Decision Tree - Introduction
A decision tree uses a tree-like model to make predictions. It resembles an upside-down tree. It is also very similar to how you make decisions in real life: you ask a series of questions to arrive at a decision.
A decision tree splits the data into multiple sets. Then, each of these sets is further split into subsets to arrive at a decision.
With high interpretability and an intuitive algorithm, decision trees mimic the human decision-making process and excel in dealing with categorical data. Unlike other algorithms such as logistic regression or SVMs, decision trees do not find a linear relationship between the independent and the target variable. Rather, they can be used to model highly nonlinear data.
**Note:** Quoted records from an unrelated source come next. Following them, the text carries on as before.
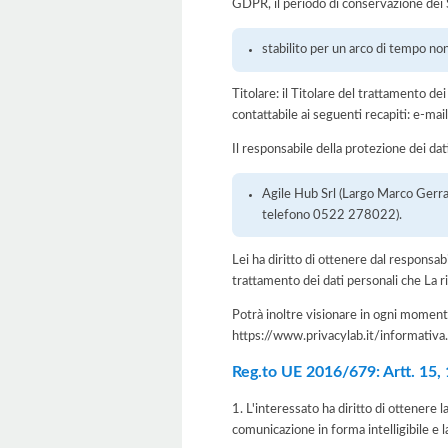
GDPR, il periodo di conservazione dei S
stabilito per un arco di tempo no
Titolare: il Titolare del trattamento d
contattabile ai seguenti recapiti: e-
Il responsabile della protezione dei dat
Agile Hub Srl (Largo Marco Gerra,
telefono 0522 278022).
Lei ha diritto di ottenere dal responsabil
trattamento dei dati personali che La ri
Potrà inoltre visionare in ogni momento
https://www.privacylab.it/informat
Reg.to UE 2016/679: Artt. 15, 16
1. L'interessato ha diritto di ottenere 
comunicazione in forma intelligibile e l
With decision trees, you can easily explain all the factors leading to a decision/prediction. Hence, they are easily understood by business people. They form the building blocks for random forests, which are very popular algorithms among the kaggle community.
- An attribute can be present in one or more tests/nodes of a decision tree. In the above example, Age is an attribute and 50 or 20 is a value.
- The most informative features are towards the top of a tree.
If a test splits the data into more than two partitions, this is called a multiway decision tree
Almost always, you can identify the various factors that lead to the decision. In fact, trees are often underestimated for their ability to relate the predictor variables to the predictions.
As a rule of thumb, if interpretability by laymen is what you're looking for in a model, decision trees should be at the top of your list.
Each decision is reached via a path that can be expressed as a series of ‘if’ conditions satisfied together, i.e., if ‘thal’ is not equal to 3, and if colored fluoroscopy is greater than or equal to 0.5, then the patient has heart disease.
Python requires the library 'pydotplus' and an external software 'graphviz' to visualize the decision tree.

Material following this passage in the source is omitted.